* PROBLEM DETAILS *
Please repeat every record exactly, leaving out any pictures.

* RECORDS PROVIDED *

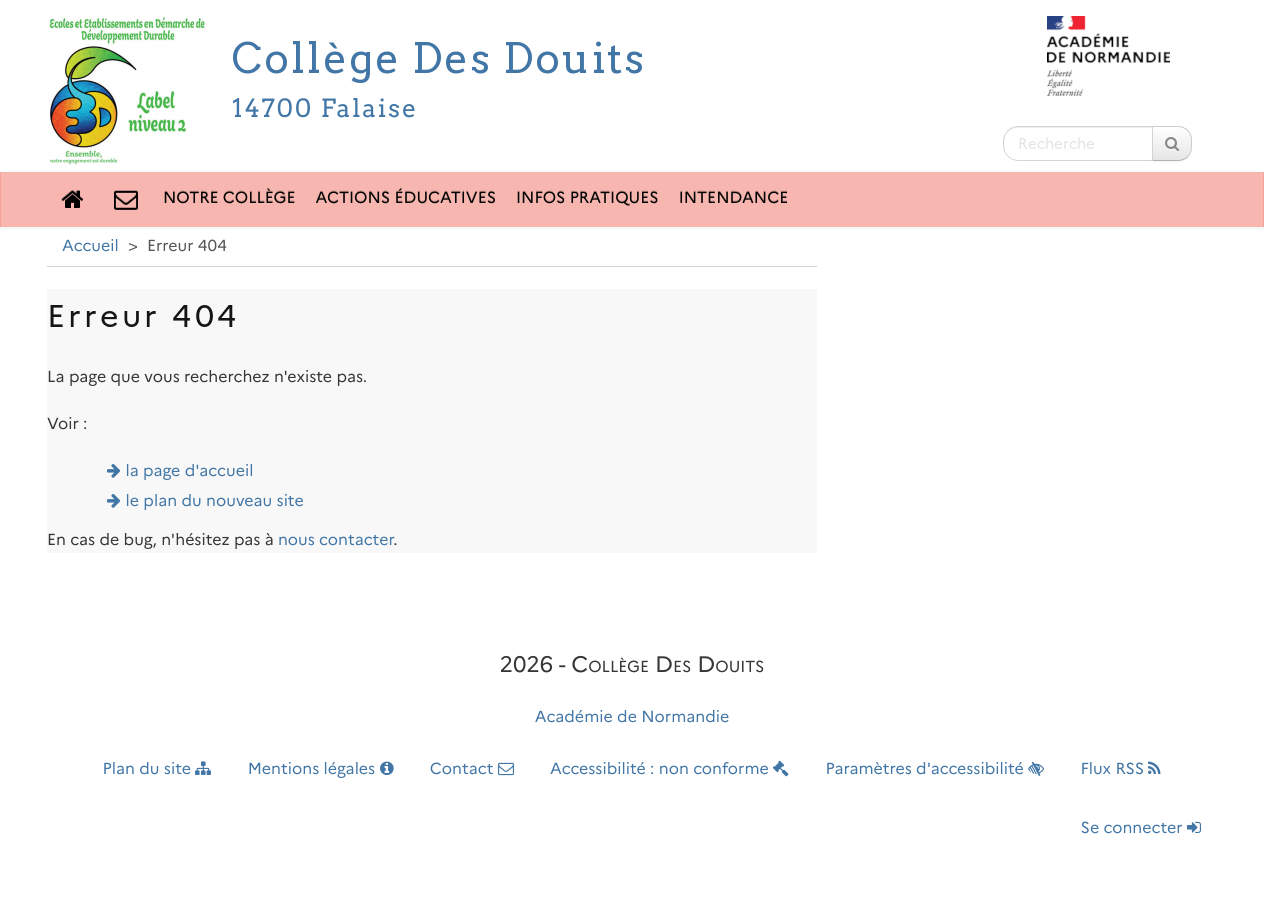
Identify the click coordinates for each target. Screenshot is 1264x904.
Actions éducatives (406, 198)
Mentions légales (321, 769)
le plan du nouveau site (215, 501)
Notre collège (229, 198)
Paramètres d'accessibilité (935, 769)
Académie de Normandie (632, 717)
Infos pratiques (587, 198)
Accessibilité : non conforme (669, 769)
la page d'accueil (190, 471)
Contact (472, 769)
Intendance (734, 198)
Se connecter (1141, 828)
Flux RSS (1120, 769)
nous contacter (335, 540)
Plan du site (157, 769)
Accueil (90, 246)
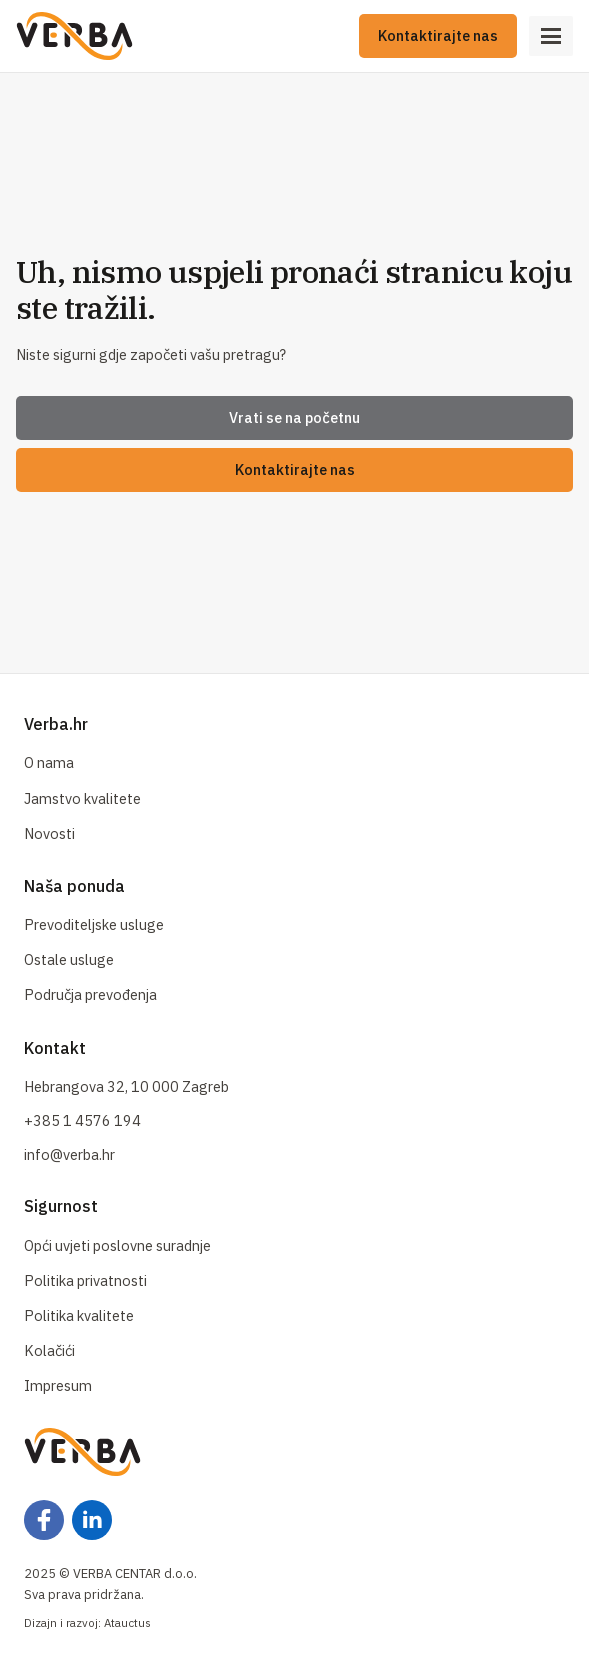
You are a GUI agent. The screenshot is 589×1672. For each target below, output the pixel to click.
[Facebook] (44, 1520)
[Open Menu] (551, 36)
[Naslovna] (74, 36)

* COMPLETED TASK *
Identify the click coordinates for each target. Screenshot is 1264x904.
Actions éducatives (406, 198)
Mentions légales (321, 769)
le plan du nouveau site (215, 501)
Notre collège (229, 198)
Paramètres d'accessibilité (935, 769)
Académie de Normandie (632, 717)
Infos pratiques (587, 198)
Accessibilité : non conforme (669, 769)
la page d'accueil (190, 471)
Contact (472, 769)
Intendance (734, 198)
Se connecter (1141, 828)
Flux RSS (1120, 769)
nous contacter (335, 540)
Plan du site (157, 769)
Accueil (90, 246)
You are a GUI agent. The screenshot is 589×1672. For each target below, output the pixel to click.
[Facebook] (44, 1520)
[Open Menu] (551, 36)
[Naslovna] (74, 36)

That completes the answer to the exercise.